[Stored dataset items]
------------

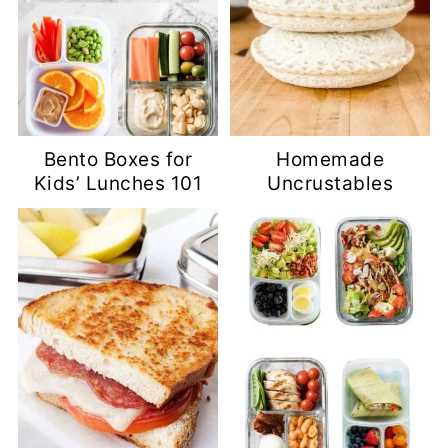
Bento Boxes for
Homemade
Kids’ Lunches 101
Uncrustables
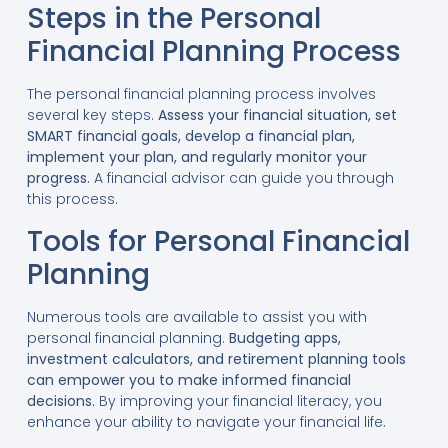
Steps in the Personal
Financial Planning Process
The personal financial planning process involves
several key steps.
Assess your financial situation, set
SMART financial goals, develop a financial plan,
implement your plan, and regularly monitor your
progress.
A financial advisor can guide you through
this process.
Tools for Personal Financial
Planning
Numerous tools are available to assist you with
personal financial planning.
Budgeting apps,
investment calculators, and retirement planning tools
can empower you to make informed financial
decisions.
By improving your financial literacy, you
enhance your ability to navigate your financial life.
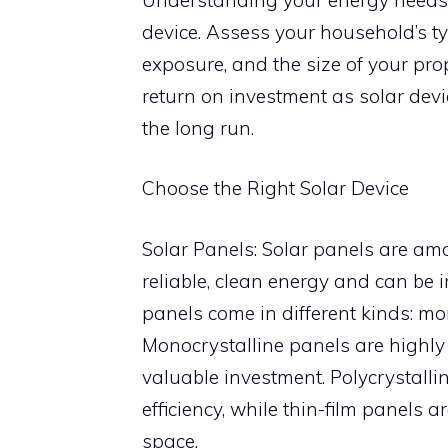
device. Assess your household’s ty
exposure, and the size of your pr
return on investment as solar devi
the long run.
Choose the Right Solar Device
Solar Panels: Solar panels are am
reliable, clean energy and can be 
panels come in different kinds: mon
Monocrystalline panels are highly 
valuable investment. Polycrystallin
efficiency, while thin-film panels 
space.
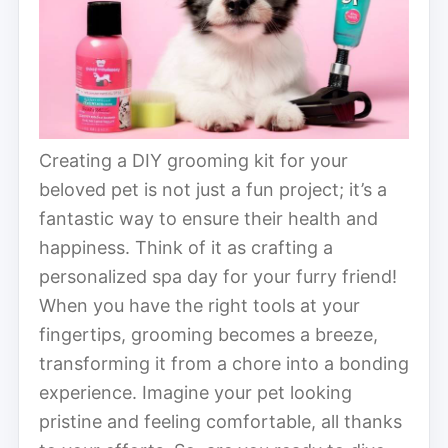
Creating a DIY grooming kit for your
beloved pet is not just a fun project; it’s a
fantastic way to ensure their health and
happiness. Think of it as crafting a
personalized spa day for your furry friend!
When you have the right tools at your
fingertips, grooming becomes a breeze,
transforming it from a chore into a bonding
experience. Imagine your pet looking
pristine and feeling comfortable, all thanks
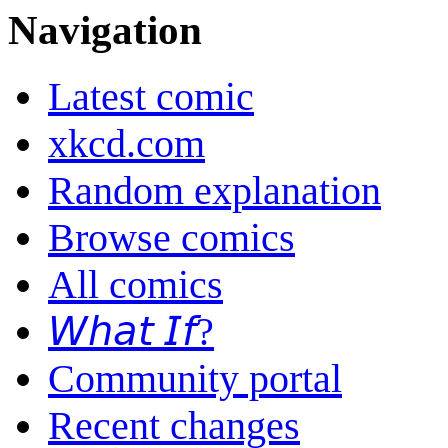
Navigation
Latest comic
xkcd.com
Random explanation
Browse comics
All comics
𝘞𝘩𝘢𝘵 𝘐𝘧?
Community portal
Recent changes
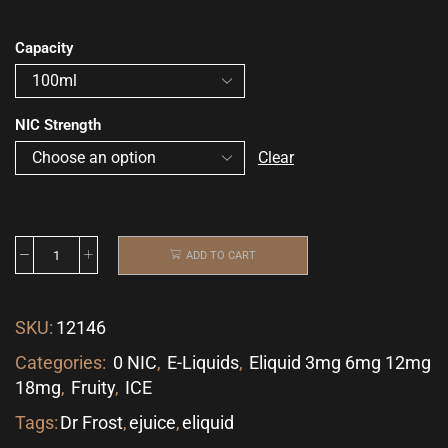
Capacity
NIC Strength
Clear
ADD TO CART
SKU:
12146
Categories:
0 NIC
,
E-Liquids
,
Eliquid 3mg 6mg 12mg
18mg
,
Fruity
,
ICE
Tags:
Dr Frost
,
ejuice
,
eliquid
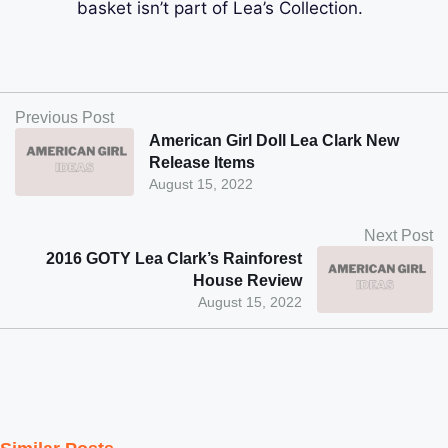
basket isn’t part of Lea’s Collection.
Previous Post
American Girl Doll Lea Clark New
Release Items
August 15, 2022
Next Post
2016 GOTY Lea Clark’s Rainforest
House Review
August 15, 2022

------------

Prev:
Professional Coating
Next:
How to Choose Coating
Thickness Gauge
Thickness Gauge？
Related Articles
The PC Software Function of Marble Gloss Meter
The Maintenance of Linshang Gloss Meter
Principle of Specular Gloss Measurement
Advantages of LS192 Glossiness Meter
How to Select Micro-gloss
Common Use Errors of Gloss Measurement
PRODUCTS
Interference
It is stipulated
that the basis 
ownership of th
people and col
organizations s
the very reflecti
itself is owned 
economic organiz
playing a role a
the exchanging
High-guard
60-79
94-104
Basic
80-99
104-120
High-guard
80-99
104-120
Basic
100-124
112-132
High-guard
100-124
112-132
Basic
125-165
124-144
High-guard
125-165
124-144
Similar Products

------------

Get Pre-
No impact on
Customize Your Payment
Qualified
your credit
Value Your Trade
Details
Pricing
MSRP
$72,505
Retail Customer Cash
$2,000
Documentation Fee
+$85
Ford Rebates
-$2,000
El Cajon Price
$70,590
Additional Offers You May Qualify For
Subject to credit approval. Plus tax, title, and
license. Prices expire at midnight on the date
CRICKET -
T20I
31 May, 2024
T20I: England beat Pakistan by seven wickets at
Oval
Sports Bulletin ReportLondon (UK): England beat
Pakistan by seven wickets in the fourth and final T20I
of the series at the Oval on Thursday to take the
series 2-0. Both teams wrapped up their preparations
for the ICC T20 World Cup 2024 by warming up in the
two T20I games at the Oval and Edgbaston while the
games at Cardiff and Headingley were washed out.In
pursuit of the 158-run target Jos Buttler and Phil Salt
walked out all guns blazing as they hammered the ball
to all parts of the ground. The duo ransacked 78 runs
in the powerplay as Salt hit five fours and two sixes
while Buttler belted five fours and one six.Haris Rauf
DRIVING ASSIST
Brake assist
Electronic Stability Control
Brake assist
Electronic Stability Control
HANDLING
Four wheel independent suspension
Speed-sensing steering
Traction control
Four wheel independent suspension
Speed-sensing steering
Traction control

------------

REQUIREMENT.
Select and copy every line from the records that includes the word "while".

SOLUTION.
efficiency, while thin-film panels 
two T20I games at the Oval and Edgbaston while the
while Buttler belted five fours and one six.Haris Rauf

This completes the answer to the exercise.